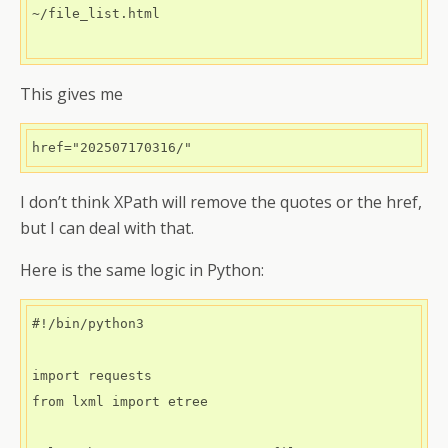
~/file_list.html

This gives me
href="202507170316/"
I don’t think XPath will remove the quotes or the href,
but I can deal with that.
Here is the same logic in Python:
#!/bin/python3

import requests

from lxml import etree
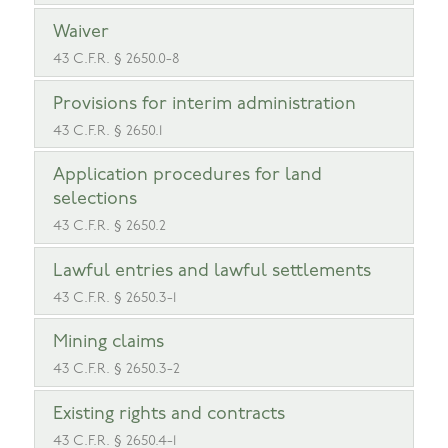
Waiver
43 C.F.R. § 2650.0-8
Provisions for interim administration
43 C.F.R. § 2650.1
Application procedures for land
selections
43 C.F.R. § 2650.2
Lawful entries and lawful settlements
43 C.F.R. § 2650.3-1
Mining claims
43 C.F.R. § 2650.3-2
Existing rights and contracts
43 C.F.R. § 2650.4-1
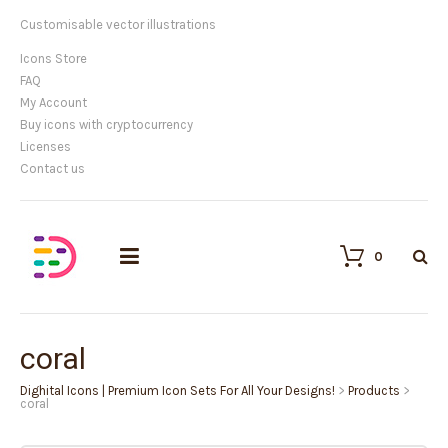
Customisable vector illustrations
Icons Store
FAQ
My Account
Buy icons with cryptocurrency
Licenses
Contact us
0
coral
Dighital Icons | Premium Icon Sets For All Your Designs!
>
Products
>
coral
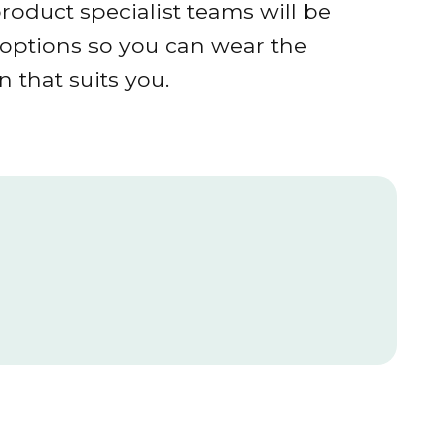
roduct specialist teams will be
r options so you can wear the
 that suits you.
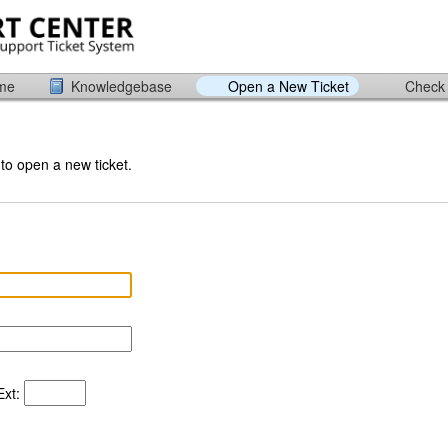
ome
Knowledgebase
Open a New Ticket
Check 
 to open a new ticket.
xt:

● ● ● ● ● ● ●

→ Work request
Word for word, quote the lines above. Omit the pictures.

→ Output for this exercise
~/file_list.html

This gives me
href="202507170316/"
I don’t think XPath will remove the quotes or the href,
but I can deal with that.
Here is the same logic in Python:
#!/bin/python3

import requests

from lxml import etree
Waiver
43 C.F.R. § 2650.0-8
Provisions for interim administration
43 C.F.R. § 2650.1
Application procedures for land
selections
43 C.F.R. § 2650.2
Lawful entries and lawful settlements
43 C.F.R. § 2650.3-1
Mining claims
43 C.F.R. § 2650.3-2
Existing rights and contracts
43 C.F.R. § 2650.4-1
Customisable vector illustrations
Icons Store
FAQ
My Account
Buy icons with cryptocurrency
Licenses
Contact us
0
coral
Dighital Icons | Premium Icon Sets For All Your Designs!
>
Products
>
coral
roduct specialist teams will be
r options so you can wear the
 that suits you.
ome
Knowledgebase
Open a New Ticket
Check 
 to open a new ticket.
xt:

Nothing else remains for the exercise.